As I said in the opening of this review, consider this a mini-encyclopedia for the modern data engineer, and also don’t be surprised if you see more than 100 references at the end of some chapters; if the author tried to include most of them in the text itself, the book would well go beyond 2000 pages!
At the time of my writing, the book is 90% complete, according to its official site there’s only 1 more chapter to be added (Chapter 12: Materialized Views and Caching), so it is safe to say that I recommend this book to anyone working with distributed big data systems, dealing with NoSQL and newSQL databases, document stores, column-oriented data stores, streaming and messaging systems. As for me, it’ll definitely be my go-to reference for the upcoming years for these topics.
- Nilendu Misra:
In Silicon Valley, the “ability to code” is now the uber-metric to track. Starting from how engineers are interviewed, actual hands-on work (due to processes that overemphasizes “do” over “think, e.g., daily stand-ups require you to say what concrete thing you did yesterday), evaluation of work (“move fast and break things”) to over-emphasizing on downstream “fixes” (prod-ops culture, 24*7 firefighting heroism) – the top echelon of technology gravitated towards things that it can see, feel, measure. What often gets neglected in this “code be all” culture is a deep understanding of fundamental concepts, and how most newer “innovations” are indeed built on a handful time-honored principles.Nowhere else perhaps is this more prominent than in data space that up-levels libraries and frameworks as the conversation starter. That gets in the way of success. It is indeed impossible to model Cassandra’s “tables” without understanding – at least – quorum, compaction, log-merge data structure. Due to the way the present-day solutions are built (“fits one use case perfectly well”), if these solutions are not implemented well to the particular domain, failure is just a release away.
- Yevgeniy Brikman:
A must-read for every programmer. This is the best overview of data storage and distributed systems—two key concepts for building almost any piece of software today—that I’ve seen anywhere. Martin does a wonderful job of taking a massive body of research and distilling complicated concepts and difficult trade-offs down to a level where anyone can understand it.I learned a lot about replication, partitioning, linearizability, locking, write skew, phantoms, transactions, event logs, and more. I’m also a big fan of the final chapter, The Future of Data Systems, which covers ideas such as “unbundling the database” (i.e., using an event log as the primary data store, and handling all other aspects of the “database”, such as secondary indexes, materialized views, and replication, in separate “derived” data systems), end-to-end event streams, and an important discussion on ethics in programming and data systems.The only thing missing is a set of summary tables. I’d love to see a list of all common data systems and how they fair across many dimensions: e.g., support for locking, replication, transaction, consistency levels, and so on. This would be very handy for deciding what system to pick for my next project.
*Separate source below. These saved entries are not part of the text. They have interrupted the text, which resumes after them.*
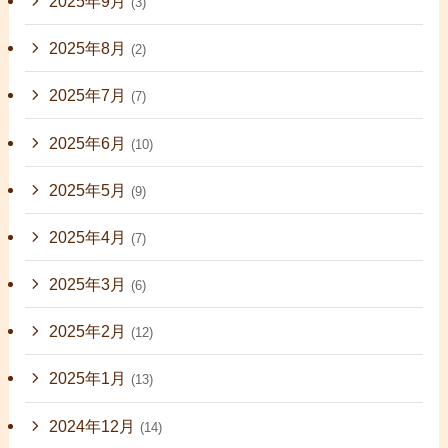
2025年9月
(3)
2025年8月
(2)
2025年7月
(7)
2025年6月
(10)
2025年5月
(9)
2025年4月
(7)
2025年3月
(6)
2025年2月
(12)
2025年1月
(13)
2024年12月
(14)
As always, I’ve saved a few of my favorite quotes from the book:
“Document databases are sometimes called schemaless, but that’s misleading, as the code that reads the data usually assumes some kind of structure—i.e., there is an implicit schema, but it is not enforced by the database. A more accurate term is schema-on-read (the structure of the data is implicit, and only interpreted when the data is read), in contrast with schema-on-write (the traditional approach of relational databases, where the schema is explicit and the database ensures all written data conforms to it). Schema-on-read is similar to dynamic (runtime) type checking in programming languages, whereas schema-on-write is similar to static (compile-time) type checking.”
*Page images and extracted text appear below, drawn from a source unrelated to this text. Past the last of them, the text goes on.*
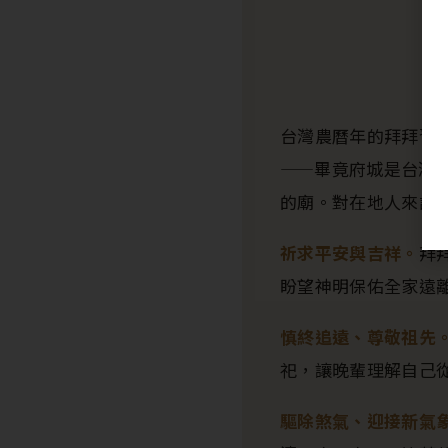
台灣農曆年的拜拜習
——畢竟府城是台灣
的廟。對在地人來說
祈求平安與吉祥。
拜
盼望神明保佑全家遠
慎終追遠、尊敬祖先
祀，讓晚輩理解自己
驅除煞氣、迎接新氣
“For defining concurrency, exact time doesn’t matter: we simply call two operations concurrent if they are both unaware of each other, regardless of the physical time at which they occurred. People sometimes make a connection between this principle and the special theory of relativity in physics, which introduced the idea that information cannot travel faster than the speed of light. Consequently, two events that occur some distance apart cannot possibly affect each other if the time between the events is shorter than the time it takes light to travel the distance between them.”
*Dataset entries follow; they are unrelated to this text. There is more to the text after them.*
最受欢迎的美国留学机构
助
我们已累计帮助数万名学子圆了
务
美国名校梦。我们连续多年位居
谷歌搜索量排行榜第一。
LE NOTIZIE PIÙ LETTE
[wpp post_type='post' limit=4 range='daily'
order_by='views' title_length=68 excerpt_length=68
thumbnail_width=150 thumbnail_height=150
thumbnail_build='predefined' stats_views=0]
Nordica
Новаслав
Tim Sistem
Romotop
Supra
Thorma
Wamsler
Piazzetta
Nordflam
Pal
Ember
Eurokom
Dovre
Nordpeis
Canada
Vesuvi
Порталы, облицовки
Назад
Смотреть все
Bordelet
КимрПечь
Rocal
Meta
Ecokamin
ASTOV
“A node in the network cannot know anything for sure—it can only make guesses based on the messages it receives (or doesn’t receive) via the network.”
“The best way of building fault-tolerant systems is to find some general-purpose abstractions with useful guarantees, implement them once, and then let applications rely on those guarantees.”
“CAP is sometimes presented as Consistency, Availability, Partition tolerance: pick 2 out of 3. Unfortunately, putting it this way is misleading because network partitions are a kind of fault, so they aren’t something about which you have a choice: they will happen whether you like it or not. At times when the network is working correctly, a system can provide both consistency (linearizability) and total availability. When a network fault occurs, you have to choose between either linearizability or total availability. Thus, a better way of phrasing CAP would be either Consistent or Available when Partitioned.”
“The traditional approach to database and schema design is based on the fallacy that data must be written in the same form as it will be queried. Debates about normalization and denormalization (see“Many-to-One and Many-to-Many Relationships”) become largely irrelevant if you can translate data from a write-optimized event log to read-optimized application state: it is entirely reasonable to denormalize data in the read-optimized views, as the translation process gives you a mechanism for keeping it consistent with the event log.”
“As algorithmic decision-making becomes more widespread, someone who has (accurately or falsely) been labeled as risky by some algorithm may suffer a large number of those “no” decisions. Systematically being excluded from jobs, air travel, insurance coverage, property rental, financial services, and other key aspects of society is such a large constraint of the individual’s freedom that it has been called “algorithmic prison”. In countries that respect human rights, the criminal justice system presumes innocence until proven guilty; on the other hand, automated systems can systematically and arbitrarily exclude a person from participating in society without any proof of guilt, and with little chance of appeal.”
“Predictive analytics systems merely extrapolate from the past; if the past is discriminatory, they codify that discrimination. If we want the future to be better than the past, moral imagination is required, and that’s something only humans can provide.”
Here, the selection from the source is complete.